The first is the fear factor. Since Citizens United, I have begun having conversations with members of Congress on a regular basis who are factoring into their voting decisions the awareness that if they piss off a big money special interest, they will have to contend with a huge amount of cash — hundreds of thousands, even millions — being dumped into their race. Because so much of the money is not reported, they don’t know for sure when it might come or if it will come, but the fear of making someone with a bunch of money mad is so much bigger than it used to be. Because the amounts being thrown into these races are so much bigger than they used to be, and because so much more of the money is secretive, the fear factor has grown exponentially.

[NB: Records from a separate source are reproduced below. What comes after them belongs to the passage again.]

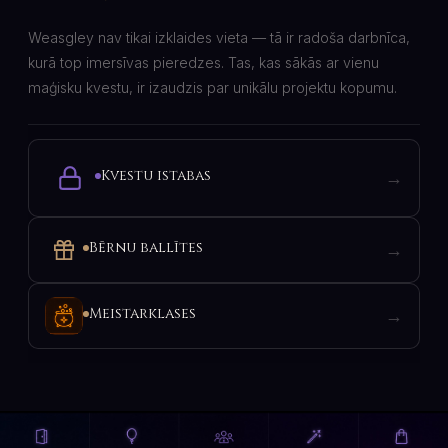
Weasgley nav tikai izklaides vieta — tā ir radoša darbnīca,
kurā top imersīvas pieredzes. Tas, kas sākās ar vienu
maģisku kvestu, ir izaudzis par unikālu projektu kopumu.
Kvestu istabas
→
Bērnu ballītes
→
Meistarklases
→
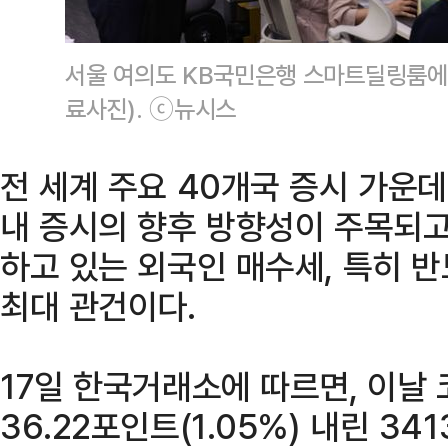
서울 여의도 KB국민은행 스마트딜링룸에
료사진). ⓒ뉴시스
전 세계 주요 40개국 증시 가운데
내 증시의 향후 방향성이 주목되고 
하고 있는 외국인 매수세, 특히 
최대 관건이다.
17일 한국거래소에 따르면, 이날
36.22포인트(1.05%) 내린 34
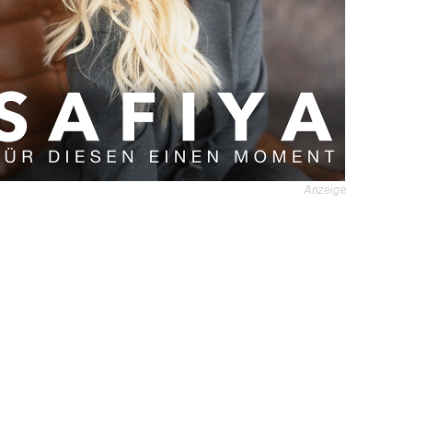
Anzeige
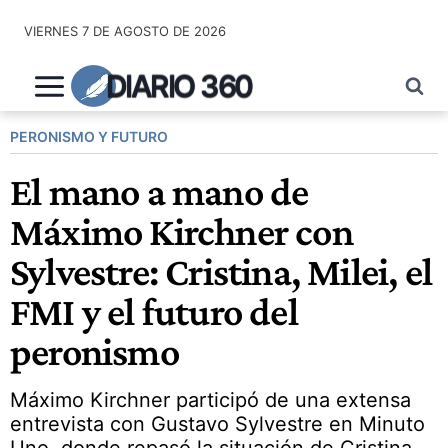
Saltar
VIERNES 7 DE AGOSTO DE 2026
al
contenido
DIARIO 360
PERONISMO Y FUTURO
El mano a mano de
Máximo Kirchner con
Sylvestre: Cristina, Milei, el
FMI y el futuro del
peronismo
Máximo Kirchner participó de una extensa
entrevista con Gustavo Sylvestre en Minuto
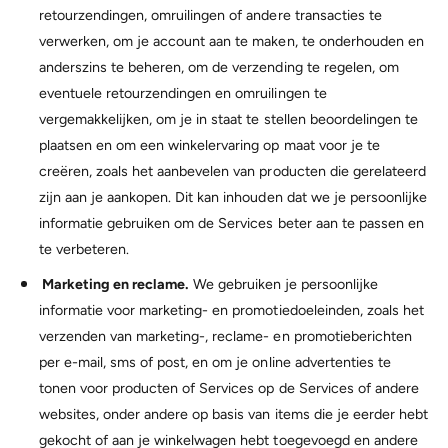
retourzendingen, omruilingen of andere transacties te
verwerken, om je account aan te maken, te onderhouden en
anderszins te beheren, om de verzending te regelen, om
eventuele retourzendingen en omruilingen te
vergemakkelijken, om je in staat te stellen beoordelingen te
plaatsen en om een winkelervaring op maat voor je te
creëren, zoals het aanbevelen van producten die gerelateerd
zijn aan je aankopen. Dit kan inhouden dat we je persoonlijke
informatie gebruiken om de Services beter aan te passen en
te verbeteren.
Marketing en reclame.
We gebruiken je persoonlijke
informatie voor marketing- en promotiedoeleinden, zoals het
verzenden van marketing-, reclame- en promotieberichten
per e-mail, sms of post, en om je online advertenties te
tonen voor producten of Services op de Services of andere
websites, onder andere op basis van items die je eerder hebt
gekocht of aan je winkelwagen hebt toegevoegd en andere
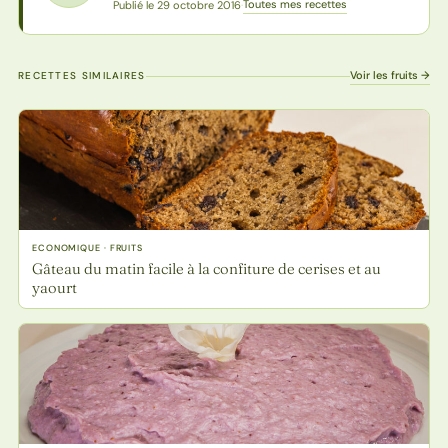
Toutes mes recettes
Publié le 29 octobre 2016
·
Voir les fruits →
RECETTES SIMILAIRES
ECONOMIQUE · FRUITS
Gâteau du matin facile à la confiture de cerises et au
yaourt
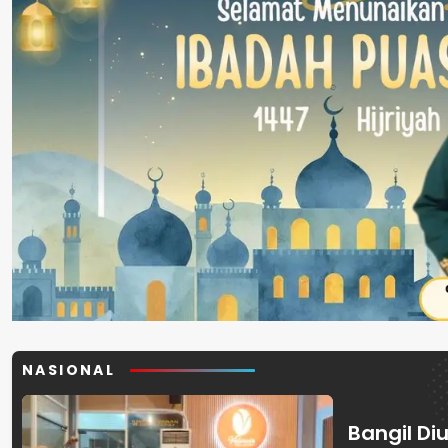
NASIONAL
Bangil Diu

The second factor that is new is that the sheer amount in some of these super PACs and 501(c)(4) non-profits is making the small number of people who give the big money to them far, far more powerful than they have ever been before. There is no rule against politicians and campaigns having conversations with the people giving these huge amounts of money to these big outside super PACs, and it is documented that people like the Koch brothers and Sheldon Adelson have been in close touch with the Romney campaign. When they are writing the kinds of eight and even nine figure checks they are, I can guarantee that Romney is listening very closely to them, and not just on policy either. Longtime Republican insider Roger Stone has said, for example, that a source has told him that the Koch brothers told Romney they would give an extra $100 million to Republican super PACs and 501(c)(4)s if he would name Ryan to the ticket, and given how much money the Koch brothers would make off the Ryan budget, that is a completely believable story. The people giving these kinds of sums are having a massive influence on the politicians running for office.
The third factor is the Unaccountability factor. Back in the day when Karl Rove was working directly for candidate and President George W. Bush, he did plenty of dirty tricks and ran lots of sleazy ads, but he was at least held partly in check by Bush having to answer for what Rove did. Now Rove is a free agent. His ads don’t need to have even a semblance of truth, and his dirty tricks directly harm no candidate. Having all this completely unaccountable money flooding the system is rapidly eroding any sense of fairness and honesty in our politics.
I have been involved in presidential and congressional campaigns for almost 30 years, and I can tell you definitively that the changes in the system due to big money since the Citizens United decision are profound. The system is being corrupted to its core, and we had better wake up before our entire democratic way of life gets washed away by this flood of unaccountable money.